The judge said that it was wrong for the same brigadier general to have upheld the revocation of Bustin’s credentials, then to have made the final decision on her termination — which was based on her loss of credentials.

“They have to reinstate her,” said Bustin’s attorney, Debra D’Agostino. “She’s going to get her job back and have a clean record.”

» READ MORE: Rape jokes, vindictive culture in ‘old boys club’ at Horsham’s Air National Guard Station

The judge has not yet ruled on Bustin’s retaliation claim. A hearing on that is scheduled for next month.

Bustin, 58, who grew up in Kensington and now lives in Jenkintown, said she is hopeful that she will be able to get her credentials restored and resume working as a sexual assault response coordinator — ideally some place where she is “valued.”

“It’s hanging over my head,” Bustin said of the two-year ordeal.

Before arriving in Horsham in 2016, Bustin had been commended for her work handling sexual assault cases for the U.S. Coast Guard in Cape May. She also had served in the Navy for more than 20 years.

“The question will be how does one resurrect my reputation across the SAPR community?” she asked, referring to sexual assault prevention and response.

Meanwhile, the National Guard’s investigation into sexual harassment and other problems on the Horsham base appears to be nearing an end.

Brad Rhen, a spokesperson for the Pennsylvania National Guard, said Friday that the investigation is in the “final editing process.” He declined to comment on Bustin’s case specifically, citing the upcoming hearing.

In the July 2020 Inquirer report, employees described guardsmen at the base telling rape jokes and dismissing programs designed to address sexual misconduct. Leaders, employees said, did little to stop the behavior.

» READ MORE: Congresswomen ask Pa. National Guard to look into sexual harassment, retaliation complaints at Horsham base

One former victim’s advocate told The Inquirer that she’d been advised by older enlisted women to “never wear leggings or tight fitting clothing,” but that she’d faced harassment on “so many different occasions.”

“They were very dismissive,” she said. “Their attitude about the sexual assault program was, ‘We don’t need it because it doesn’t happen here.’”

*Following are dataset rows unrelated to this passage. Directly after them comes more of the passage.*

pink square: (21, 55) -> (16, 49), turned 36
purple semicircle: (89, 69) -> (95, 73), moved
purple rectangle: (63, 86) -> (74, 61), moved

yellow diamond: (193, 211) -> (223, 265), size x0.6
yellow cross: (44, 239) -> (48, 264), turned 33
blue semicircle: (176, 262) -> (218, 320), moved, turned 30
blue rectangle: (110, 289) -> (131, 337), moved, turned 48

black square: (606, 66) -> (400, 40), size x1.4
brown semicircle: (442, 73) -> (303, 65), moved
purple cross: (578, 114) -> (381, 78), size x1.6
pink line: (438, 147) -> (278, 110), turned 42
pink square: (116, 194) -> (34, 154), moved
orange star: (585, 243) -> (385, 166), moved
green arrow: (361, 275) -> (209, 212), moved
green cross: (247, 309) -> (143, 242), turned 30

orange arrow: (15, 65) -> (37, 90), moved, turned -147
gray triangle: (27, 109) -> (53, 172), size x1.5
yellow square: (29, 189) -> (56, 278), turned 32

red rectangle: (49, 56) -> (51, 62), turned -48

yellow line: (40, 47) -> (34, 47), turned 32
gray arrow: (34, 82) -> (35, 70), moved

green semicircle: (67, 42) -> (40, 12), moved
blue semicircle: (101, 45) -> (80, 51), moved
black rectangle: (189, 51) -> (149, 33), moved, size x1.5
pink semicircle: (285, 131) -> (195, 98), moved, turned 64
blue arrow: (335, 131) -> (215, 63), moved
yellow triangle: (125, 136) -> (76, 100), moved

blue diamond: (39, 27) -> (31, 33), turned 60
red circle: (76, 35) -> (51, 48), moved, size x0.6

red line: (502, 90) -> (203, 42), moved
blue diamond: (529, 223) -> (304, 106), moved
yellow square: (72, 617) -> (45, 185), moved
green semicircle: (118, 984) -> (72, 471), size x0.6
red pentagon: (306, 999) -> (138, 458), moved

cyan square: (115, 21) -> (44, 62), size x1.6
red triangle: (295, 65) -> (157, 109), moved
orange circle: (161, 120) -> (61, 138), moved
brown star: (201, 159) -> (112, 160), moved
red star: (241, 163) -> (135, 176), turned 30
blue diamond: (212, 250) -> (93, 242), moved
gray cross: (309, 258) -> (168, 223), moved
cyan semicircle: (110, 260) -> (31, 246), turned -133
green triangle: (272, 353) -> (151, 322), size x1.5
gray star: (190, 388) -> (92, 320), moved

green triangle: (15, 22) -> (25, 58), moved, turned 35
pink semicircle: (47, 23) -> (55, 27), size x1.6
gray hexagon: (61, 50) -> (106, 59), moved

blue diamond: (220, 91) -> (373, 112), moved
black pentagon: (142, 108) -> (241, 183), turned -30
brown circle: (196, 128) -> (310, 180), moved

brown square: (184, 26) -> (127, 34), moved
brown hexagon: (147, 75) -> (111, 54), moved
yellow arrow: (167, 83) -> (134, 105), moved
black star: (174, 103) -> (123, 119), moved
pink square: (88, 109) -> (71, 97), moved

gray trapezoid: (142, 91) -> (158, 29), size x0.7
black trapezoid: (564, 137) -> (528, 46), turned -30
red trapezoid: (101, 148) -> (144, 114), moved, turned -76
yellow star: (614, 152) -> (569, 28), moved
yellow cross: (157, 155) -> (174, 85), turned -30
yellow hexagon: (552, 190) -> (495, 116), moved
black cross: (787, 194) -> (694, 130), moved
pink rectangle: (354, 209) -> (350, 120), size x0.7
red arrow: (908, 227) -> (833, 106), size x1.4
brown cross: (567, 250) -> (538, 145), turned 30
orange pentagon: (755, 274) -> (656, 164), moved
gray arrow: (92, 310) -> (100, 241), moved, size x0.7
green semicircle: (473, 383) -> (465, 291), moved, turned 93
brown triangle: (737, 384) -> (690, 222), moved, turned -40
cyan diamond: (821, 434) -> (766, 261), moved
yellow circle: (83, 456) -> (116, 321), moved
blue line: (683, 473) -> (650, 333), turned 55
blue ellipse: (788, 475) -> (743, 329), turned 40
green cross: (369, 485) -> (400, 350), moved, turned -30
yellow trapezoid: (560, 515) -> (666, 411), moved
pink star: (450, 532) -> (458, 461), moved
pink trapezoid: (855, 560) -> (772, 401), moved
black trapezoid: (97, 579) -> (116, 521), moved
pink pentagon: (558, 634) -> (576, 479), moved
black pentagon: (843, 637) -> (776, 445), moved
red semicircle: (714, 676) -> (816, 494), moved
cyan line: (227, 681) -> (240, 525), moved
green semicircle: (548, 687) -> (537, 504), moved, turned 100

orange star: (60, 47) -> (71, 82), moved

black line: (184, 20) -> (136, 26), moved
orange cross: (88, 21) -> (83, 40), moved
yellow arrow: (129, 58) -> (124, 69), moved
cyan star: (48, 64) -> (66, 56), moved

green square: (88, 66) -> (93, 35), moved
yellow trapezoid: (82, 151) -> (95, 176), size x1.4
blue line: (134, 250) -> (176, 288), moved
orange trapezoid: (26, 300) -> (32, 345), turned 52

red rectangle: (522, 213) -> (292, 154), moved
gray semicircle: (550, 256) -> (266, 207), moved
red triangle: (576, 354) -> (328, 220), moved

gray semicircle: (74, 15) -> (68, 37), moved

Bustin said a colonel had nicknamed her “the Maytag repairman” because he didn’t believe her job was necessary.

That Inquirer report prompted two Philadelphia-area congresswomen — U.S. Rep. Chrissy Houlahan, a former Air Force officer and founder of the Servicewomen and Women Veterans Caucus, and U.S. Rep. Madeleine Dean, whose district includes the base — to ask the Pennsylvania National Guard to address the allegations.

With the investigation dragging on, Houlahan raised the issue again last month during a House Armed Services Committee hearing, pointing out the repeated delays and pressing Gen. Daniel Hokanson, chief of the National Guard Bureau, for an update.

“It has been, frankly, a very lengthy process,” Houlahan said in an interview, referring to the Horsham investigation. “It seems, in my opinion, to be going more slowly than anybody would like.”

In December 2020, Maj. Gen. Anthony Carrelli, then the head of the Pennsylvania National Guard, retired. He was followed a few months later by Col. William Griffin, the commander of the Horsham attack wing who Bustin and other employees had blamed for many problems on the base. Attempts to reach Griffin were unsuccessful.

Formerly the Naval Air Station Joint Reserve Base Willow Grove, the Horsham Air Guard Station is now the control center for MQ-9 Reaper drones.